Joseph Lionel P, Joseph Erica A, Prasad Ramendra
School of Mathematics, Physics, and Computing, University of Southern Queensland, Springfield, QLD, 4300, Australia.
Umanand Prasad School of Medicine and Health Sciences, The University of Fiji, Saweni, Lautoka, Fiji.
Comput Biol Med. 2022 Dec;151(Pt A):106178. doi: 10.1016/j.compbiomed.2022.106178. Epub 2022 Oct 6.
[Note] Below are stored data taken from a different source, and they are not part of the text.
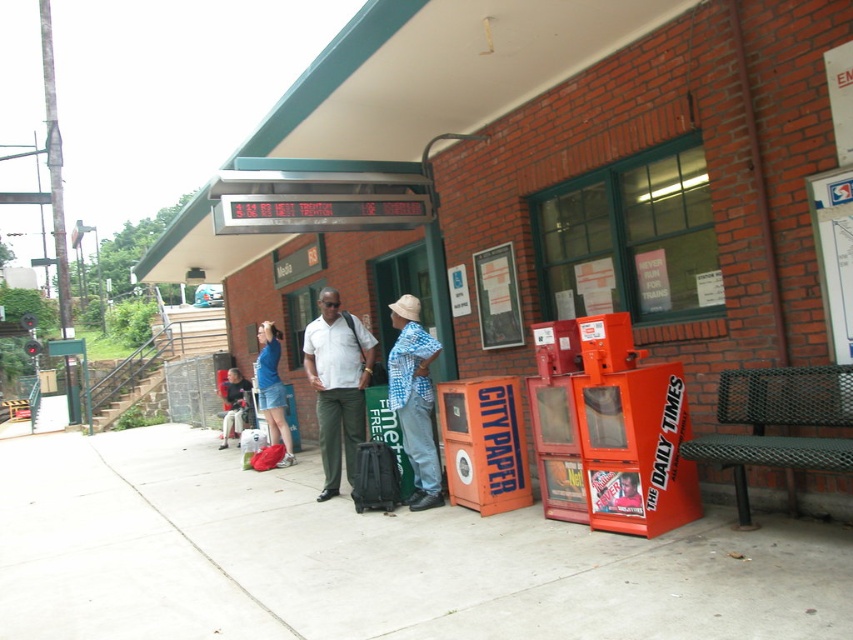 Is matte black shirt at center shorter than matte blue denim shorts at center?

Incorrect, matte black shirt at center's height does not fall short of matte blue denim shorts at center's.

Based on the photo, does matte black shirt at center have a smaller size compared to matte blue denim shorts at center?

Indeed, matte black shirt at center has a smaller size compared to matte blue denim shorts at center.

This screenshot has width=853, height=640. Identify the location of matte black shirt at center. (337, 385).

Image resolution: width=853 pixels, height=640 pixels. Identify the location of concrete at center. (366, 560).

Is point (396, 403) closer to viewer compared to point (260, 362)?

That is True.

Who is more distant from viewer, (422, 412) or (259, 340)?

Positioned behind is point (259, 340).

Locate an element on the screen. The height and width of the screenshot is (640, 853). checkered fabric shirt at center is located at coordinates tap(415, 400). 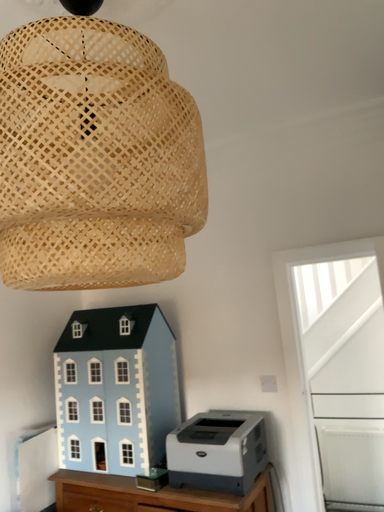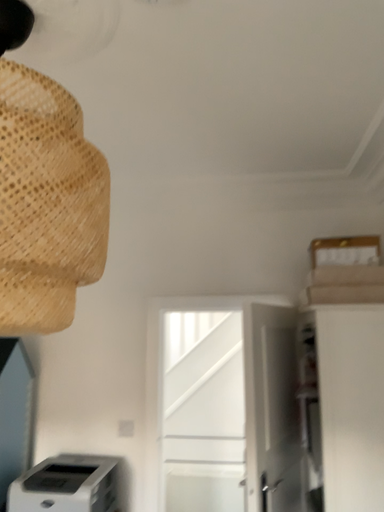 Question: Which way did the camera rotate in the video?

Choices:
 (A) rotated left
 (B) rotated right

Answer: (B) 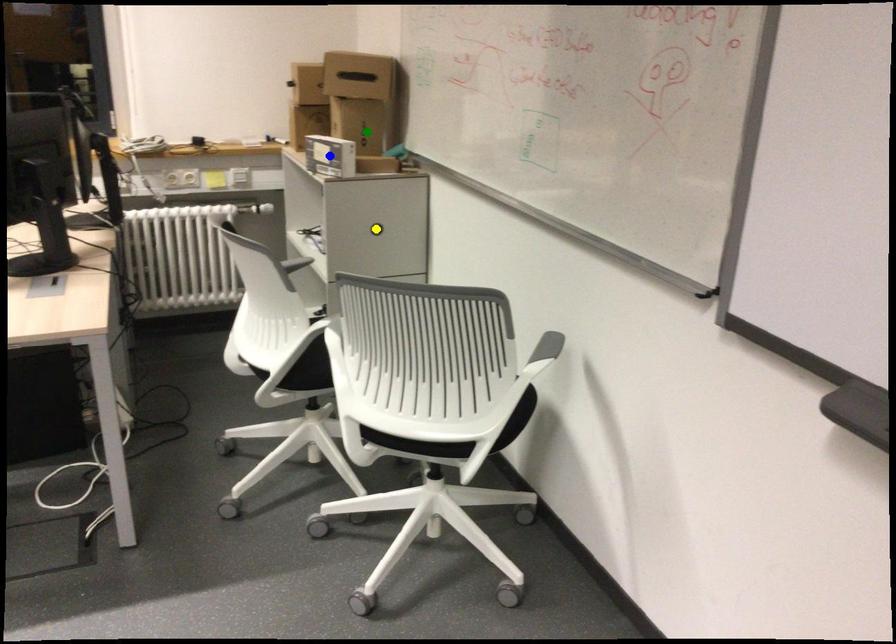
Diabetes is a deadly chronic disease that occurs when the pancreas is not able to produce ample insulin or when the body cannot use insulin effectively. If undetected, it may lead to a host of health complications. Hence, accurate and explainable early-stage detection of diabetes is essential for the proper administration of treatment options in leading a healthy and productive life. For this, we developed an interpretable TabNet model tuned via Bayesian optimization (BO). To achieve model-specific interpretability, the attention mechanism of TabNet architecture was used, which offered the local and global model explanations on the influence of the attributes on the outcomes. The model was further explained locally and globally using more robust model-agnostic LIME and SHAP eXplainable Artificial Intelligence (XAI) tools. The proposed model outperformed all benchmarked models by obtaining high accuracy of 92.2% and 99.4% using the Pima Indians diabetes dataset (PIDD) and the early-stage diabetes risk prediction dataset (ESDRPD), respectively. Based on the XAI results, it was clear that the most influential attribute for diabetes classification using PIDD and ESDRPD were Insulin and Polyuria, respectively. The feature importance values registered for insulin was 0.301 (PIDD) and for polyuria 0.206 was registered (ESDRPD). The high accuracy and ancillary interpretability of our objective model is expected to increase end-users trust and confidence in early-stage detection of diabetes.
糖尿病是一种致命的慢性疾病,当胰腺无法分泌足够的胰岛素,或者身体无法有效利用胰岛素时就会发生。如果未被发现,它可能会导致一系列健康并发症。因此,准确且可解释的糖尿病早期检测对于在健康且有意义的生活中正确实施治疗方案至关重要。为此,我们开发了一种通过贝叶斯优化(BO)进行调优的可解释TabNet模型。为了实现特定于模型的可解释性,使用了TabNet架构的注意力机制,该机制提供了关于属性对结果影响的局部和全局模型解释。使用更强大的与模型无关的LIME和SHAP可解释人工智能(XAI)工具对该模型进行了进一步的局部和全局解释。所提出的模型分别使用皮马印第安人糖尿病数据集(PIDD)和早期糖尿病风险预测数据集(ESDRPD),以92.2%和99.4%的高精度优于所有基准模型。根据XAI结果,很明显,使用PIDD和ESDRPD进行糖尿病分类时最具影响力的属性分别是胰岛素和多尿。胰岛素的特征重要性值在PIDD中为0.301,在ESDRPD中多尿的特征重要性值为0.206。我们目标模型的高精度和辅助可解释性有望提高终端用户对糖尿病早期检测的信任和信心。